Almost daily we receive an email, call, or text asking if we’re interested in selling one of our properties (we also receive letters in the mail asking the same, but those all get recycled).
We do our best to reply to each of those inquires. Our typical reply is this: “While we’re more often buyers than sellers, we have sold from time to time. Feel free to send an offer, if it’s in range, we’ll at least reply and see if we can make a deal happen”
As active buyers ourselves, we’re also reaching out to owners asking if they’d want to sell. So we understand the struggle in getting a reply, much less making a deal happen. More often than not, we’re told they don’t want to sell. However, we also know that even if someone isn’t a seller, at the right price they are. Think about it this way: If someone called and asked if you were interested in selling your home, you’d likely say “no”. But if someone said “I’ll pay $10m for your home”, then your answer might be different (well, depending on how big your home is ;). Meaning, at a given price, any property can be bought. The issue is more of “Can this property be bought for a price that is reasonable to pay”
So back to the main topic: If you’re asking us if we want to sell one of our properties, the answer is ‘no’. If you’re asking us if we would sell one of our properties, the answer is ‘yes’.
So where does a potential buyer go from here?
If you’d like to buy one of our properties we simply ask that you sent an Letter of Intent (“LOI”) and a buyer bio (so we know who we’re dealing with) to deals @ fatproperty.com Note: We do NOT arrange tours or send out financials of our properties as a first step in this process. We’d like to make sure we’re dealing with a serious capable buyer who’s interested in the property at a price that we can accept. If we sent out rent rolls and financials to each person that said “I’d like to buy your property”, we’d be doing that all day. Let’s see that you’re a serious buyer before we open our kimono.
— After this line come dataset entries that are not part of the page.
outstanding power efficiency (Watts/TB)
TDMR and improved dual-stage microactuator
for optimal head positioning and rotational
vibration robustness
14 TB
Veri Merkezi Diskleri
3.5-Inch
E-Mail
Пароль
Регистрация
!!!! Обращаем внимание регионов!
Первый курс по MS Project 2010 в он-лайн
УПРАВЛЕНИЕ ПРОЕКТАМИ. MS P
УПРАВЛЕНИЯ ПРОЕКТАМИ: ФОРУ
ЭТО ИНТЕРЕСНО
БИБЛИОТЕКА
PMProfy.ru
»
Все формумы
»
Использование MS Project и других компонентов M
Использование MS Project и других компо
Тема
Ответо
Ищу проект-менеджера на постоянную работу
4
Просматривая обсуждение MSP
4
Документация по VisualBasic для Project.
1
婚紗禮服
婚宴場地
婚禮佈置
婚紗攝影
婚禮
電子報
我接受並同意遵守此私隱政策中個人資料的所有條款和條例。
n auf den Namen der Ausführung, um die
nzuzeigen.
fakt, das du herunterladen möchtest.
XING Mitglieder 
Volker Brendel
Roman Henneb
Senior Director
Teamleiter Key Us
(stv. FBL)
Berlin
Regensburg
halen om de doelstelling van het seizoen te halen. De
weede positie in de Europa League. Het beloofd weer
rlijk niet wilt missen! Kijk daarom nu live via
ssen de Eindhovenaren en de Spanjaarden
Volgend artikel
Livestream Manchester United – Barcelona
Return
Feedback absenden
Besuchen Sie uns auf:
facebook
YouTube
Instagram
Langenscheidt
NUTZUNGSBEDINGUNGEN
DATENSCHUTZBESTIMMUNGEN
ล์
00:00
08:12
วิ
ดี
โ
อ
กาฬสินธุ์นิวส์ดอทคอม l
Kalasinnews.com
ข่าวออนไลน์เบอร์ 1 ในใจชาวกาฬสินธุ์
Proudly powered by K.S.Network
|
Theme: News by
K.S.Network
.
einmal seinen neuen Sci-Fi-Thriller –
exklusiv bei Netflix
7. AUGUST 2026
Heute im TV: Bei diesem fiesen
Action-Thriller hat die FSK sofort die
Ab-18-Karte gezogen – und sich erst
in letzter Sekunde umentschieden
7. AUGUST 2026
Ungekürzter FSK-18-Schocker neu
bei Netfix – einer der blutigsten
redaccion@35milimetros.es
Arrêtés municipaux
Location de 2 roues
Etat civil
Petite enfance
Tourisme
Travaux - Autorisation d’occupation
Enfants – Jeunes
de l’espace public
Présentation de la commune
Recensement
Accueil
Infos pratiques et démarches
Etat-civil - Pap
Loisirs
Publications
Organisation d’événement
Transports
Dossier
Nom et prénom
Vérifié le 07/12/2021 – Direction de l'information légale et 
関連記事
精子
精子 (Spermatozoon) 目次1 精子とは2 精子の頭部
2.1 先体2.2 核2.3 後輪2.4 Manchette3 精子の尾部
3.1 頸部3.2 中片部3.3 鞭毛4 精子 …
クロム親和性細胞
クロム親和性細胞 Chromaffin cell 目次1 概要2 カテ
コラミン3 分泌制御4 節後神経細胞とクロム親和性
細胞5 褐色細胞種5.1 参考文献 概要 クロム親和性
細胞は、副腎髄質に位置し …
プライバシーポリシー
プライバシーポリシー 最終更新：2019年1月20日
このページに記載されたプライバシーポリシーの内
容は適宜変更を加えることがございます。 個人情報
If you’re wondering how the heck you make an offer on a property you haven’t seen the financials on, that’s a reasonable question. We are required to do it all the time when we’re bidding on properties. If you’re an active buyer/owner in these submarkets, you should feel comfortable working up a proforma. There are only a few major line items on most income statements before you start hitting items that are rounding errors. Plus, what we have as our costs might be radically different from what your costs are. For example, our management costs are not your management costs. We may not have insurance if we own a property in cash, while you might want high end coverage. Our income statements might have capex thrown in while you might not include those in your NOI calculations.